Vanaman appealed. After review, we affirm the chancellor’s decision.
FACTS AND PROCEDURAL HISTORY
The Tax Sale and First Appeal1
¶3. Vanaman testified that in 1982, he and his mother purchased property upon which
they operated a gas station and grocery store. In 2001, Vanaman’s mother quitclaimed her
interest in the property to Vanaman. The property was sold three times: in 2009 for 2008
taxes, in 2010 for 2009 taxes, and in 2013 for 2012 taxes. Vanaman redeemed his property
from the 2009 and 2010 tax sales but not the 2013 tax sale. American Pride2 bought the
property in August 2013, when it was sold for nonpayment of the 2012 taxes.
1 Facts from this subsection are taken from this Court’s opinion in Vanaman I. Before assignment, our Supreme Court consolidated the previous appeal with the one here for record purposes only. 2 TLHMS, LLC/RAI, a partner of American Pride, actually purchased the property, and quitclaimed its stake in the property to American Pride once the chancery clerk gave it the deed to the property. For simplicity’s sake, we will refer to the tax-purchasing entity as American Pride.
2 ¶4. The notices of forfeiture were not sent to Vanaman’s proper address, and a Harrison
County deputy sheriff was unable to personally serve him. In October 2015, the chancery
clerk conveyed the property to American Pride.
¶5. In January 2016, American Pride filed a complaint to quiet and confirm tax title, and
in April 2016, the chancery clerk made an entry of default with respect to American Pride’s
suit. The court entered default judgment in American Pride’s favor. Vanaman filed a motion
to set aside the entry of default and default judgment in November 2016. The chancellor
denied the motion, and Vanaman appealed.
¶6. After review, this Court found that Vanaman did not receive proper statutory notice
of the tax sale of his property and held that the sale was void. We remanded “for the limited
purpose of determining, in accordance with the appropriate statutes, the amount owed by
Vanaman to redeem his property. Once that amount has been determined and paid by
Vanaman, the chancery court shall enter an order voiding the tax deed to American Pride.”
Vanaman I, 287 So. 3d at 258 (¶24).
Proceedings on Remand
¶7. After the mandate issued and the matter was remanded to the chancery court,
Vanaman filed a complaint seeking “restitution, set-off, and/or recoupment for damage” to
his property while it was in American Pride’s possession. Vanaman moved to consolidate
that issue with the action on remand, which was granted and set for hearing.
¶8. At the hearing, Vanaman presented an expert in property appraisal who testified that
3 the monthly rental value of the convenience store was $6,924.05.
¶9. Vanaman testified that there had been a convenience store on the property since 2009,
though he and his mother had owned the real property since 1982. Vanaman testified that in
2016, at the time American Pride acquired a deed to the property, there was a “nice grocery
store, convenience store, and we had a kitchen up in there.” The building also had a game
room. There were gas pumps on the property, but they did not have gasoline in them.

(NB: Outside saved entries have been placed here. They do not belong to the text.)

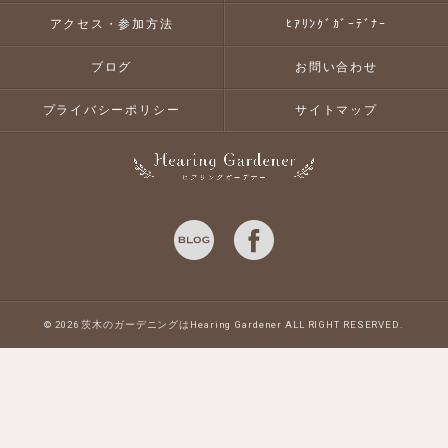
アクセス・参加方法
ﾋｱﾘﾝｸﾞｶﾞｰﾃﾞﾅｰ
ブログ
お問い合わせ
プライバシーポリシー
サイトマップ
© 2026 茨木のガーデニングはHearing Gardener ALL RIGHT RESERVED.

¶10. Vanaman testified extensively about the state of the property when he gave the keys
to American Pride. He identified pictures of the property taken on April 6 or 7, 2016, and
testified that they depicted the state of the building when he handed over the keys. Vanaman
testified that he had built a 60-foot wall in the store as a “major structural improvement” and
that there were large metal sheets protecting the wall. Vanaman testified that when he took
possession again in 2021, the wall and metal sheeting had been removed. An expert in
construction testified that he had prepared an estimate for Vanaman to repair all damage to
the property, which totaled $95,382.40.
¶11. Vanaman also testified that there were tables and equipment in the store that were
missing in 2021, when he took possession again. He provided an exhibit listing all items he
believed were missing from the property, including multiple freezers and coolers, food
storage and prep areas, art, and various equipment. Vanaman testified that the total
replacement cost of all the items was $151,560.38.
¶12. Photographs taken by American Pride in August 2016 showed the alleged damage to
4 the property, which Vanaman detailed in his testimony.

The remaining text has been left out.